When you visit Israel for the first time you see uniforms everywhere and you might mistake the many soldiers on the streets for police officers or private security guards. If you can tell them apart, you might even ask: “hey, aren’t they all doing the same thing?”
This is a common thought process and in many ways these different actors tend to be seen as one and the same and all part of an important national security effort to defend Israel and its population. However, when I started to talk to private security professionals in Israel, I was surprised by something that they kept on telling me. They told me that no matter how important it was that a security guard had been through military service, it was even more important to have him unlearn his military skills in order to for him to be able to learn new security-related skills. As a curious researcher, this made me very interested in the relationships between military identities and private security identities in Israel. Why was it so important to emphasize the differences between the soldier and the security guard, and what did it mean for those professionals?I realized that security actors in Israel go back and forth between these different identities, sometimes emphasizing their military careers and sometimes emphasizing how security work requires much more than just a military background.
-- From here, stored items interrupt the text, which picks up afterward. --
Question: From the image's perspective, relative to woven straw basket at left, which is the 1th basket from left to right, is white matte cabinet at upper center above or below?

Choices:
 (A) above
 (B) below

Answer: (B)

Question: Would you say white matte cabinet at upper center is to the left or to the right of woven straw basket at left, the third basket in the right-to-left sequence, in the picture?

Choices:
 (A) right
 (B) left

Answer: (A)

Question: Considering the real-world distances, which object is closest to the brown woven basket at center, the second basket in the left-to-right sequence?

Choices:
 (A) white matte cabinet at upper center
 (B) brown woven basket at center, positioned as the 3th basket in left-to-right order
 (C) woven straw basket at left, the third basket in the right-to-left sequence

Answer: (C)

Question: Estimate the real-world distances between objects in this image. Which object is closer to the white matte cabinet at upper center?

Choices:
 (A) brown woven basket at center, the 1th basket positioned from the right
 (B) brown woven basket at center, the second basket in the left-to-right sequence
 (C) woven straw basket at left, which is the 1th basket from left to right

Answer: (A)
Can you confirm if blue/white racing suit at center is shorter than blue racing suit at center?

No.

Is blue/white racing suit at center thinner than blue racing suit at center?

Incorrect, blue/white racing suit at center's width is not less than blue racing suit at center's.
This back and forth takes place in a society that is very militarized, meaning that the military is not only materially present (it is commonplace to see soldiers in the streets and military vehicles on the road), but that “things military” seep into every corner of society and its members’ minds. This is because in Israeli society, completion of a (combat) military service is crucial in order to be seen as a “good citizen.”
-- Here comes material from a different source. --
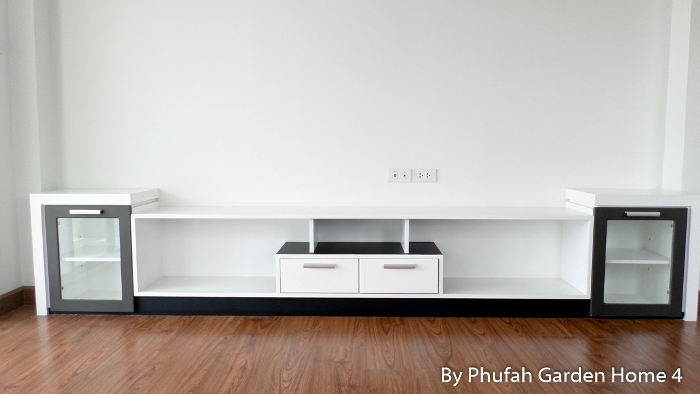 The width and height of the screenshot is (700, 394). I want to click on wall, so click(x=504, y=150).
When the military is so important for a society, former members of this institution, such as generals, officers and the like, need to show that they are still worthy. What I saw during my fieldwork was that private security professionals would emphasize that completing a military service was crucial for new recruits, but not for the reasons I expected. The military skills of shooting and patrolling, for example, were seen as not useful at all for good security work, in which other tactics were needed and different guns were used.
With all of this in mind, in my Open Access article I demonstrate how Israeli security professionals show us a new kind of militarism that is not solely dependent on a completed (high level) military career but also on (private) security skills. By emphasizing the added value of their work in the private sector, these actors can further secure their status in a militarized society like Israel. In this way we can understand more about how military service and security work- as well as the relationships between them- influence our societies in ways we might not be aware of.